Irgendwann ist er fertig und man sieht wieder den RedBoot> - Prompt, jetzt kann man sich überzeugen, dass auch wirklich der neue kernel zum booten konfiguriert ist:

fconfig -l -n

Yo, reboot und rein in's Vergnügen:

reset

OpenWrt meldet sich, immer noch unter 192.168.1.254 mit der WebOberfläche, man wird aufgefordert, ein root-Passwort zu setzen und kann sich dann durch die Konfig-Optionen bewegen. Mit Lan und Wifi in einer Bridge vereint ist der Nutzen einer Firewall auf dem Geraet eh fraglich, bei mir schien sie vorrangig damit befasst, alle durchgehenden Pakete wegzufressen. Input, output forward auf accept zu setzen und ausser lan: alle zonen (sprich: die leere wan-zone) zu löschen scheint geholfen zu haben.

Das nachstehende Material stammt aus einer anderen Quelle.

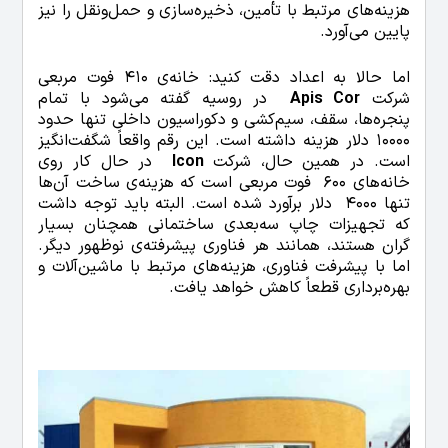
هزینه‌های مرتبط با تأمین، ذخیره‌سازی و حمل‌ونقل را نیز
پایین می‌آورد.
اما حالا به اعداد دقت کنید: خانه‌ی 410 فوت مربعی
شرکت
Apis Cor
در روسیه گفته می‌شود با تمام
پنجره‌ها، سقف، سیم‌کشی و دکوراسیون داخلی تنها حدود
10000 دلار هزینه داشته است. این رقم واقعاً شگفت‌انگیز
است. در همین حال، شرکت
Icon
در حال کار روی
خانه‌های 600 فوت مربعی است که هزینه‌ی ساخت آن‌ها
تنها 4000 دلار برآورد شده است. البته باید توجه داشت
که تجهیزات چاپ سه‌بعدی ساختمانی همچنان بسیار
گران هستند، همانند هر فناوری پیشرفته‌ی نوظهور دیگر.
اما با پیشرفت فناوری، هزینه‌های مرتبط با ماشین‌آلات و
بهره‌برداری قطعاً کاهش خواهد یافت.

IPv6 ging anfangs auch nicht, hier half nach

opkg update
opkg install kmod-ipv6  ip 
/etc/init.d/network restart

noch das Anlegen einer route mit

ip -6 route add 2000::/3 via 2001:db8::dead:c0de metric 256

, die Seiten der OpenWrt-Docu und, als alles zu hängen schien, ein reboot nicht nur der fonera sondern auch des Lan-seitigen Rechners...

Und als Treppenwitz, der auch das anfangs angesprochene Thema, wann Sachen so kaputtgehen, aufnimmt:
als nun mit der fonera und IPv6 alles klappte, jedenfalls im Lan, war plötzlich nach aussen kein IPv6 mehr erreichbar. Der HE-Tunnel hatte sich verabschiedet, was etwa alle 18 Monate vorkommt und nach einer mail an den Support binnen Minuten gefixt wird.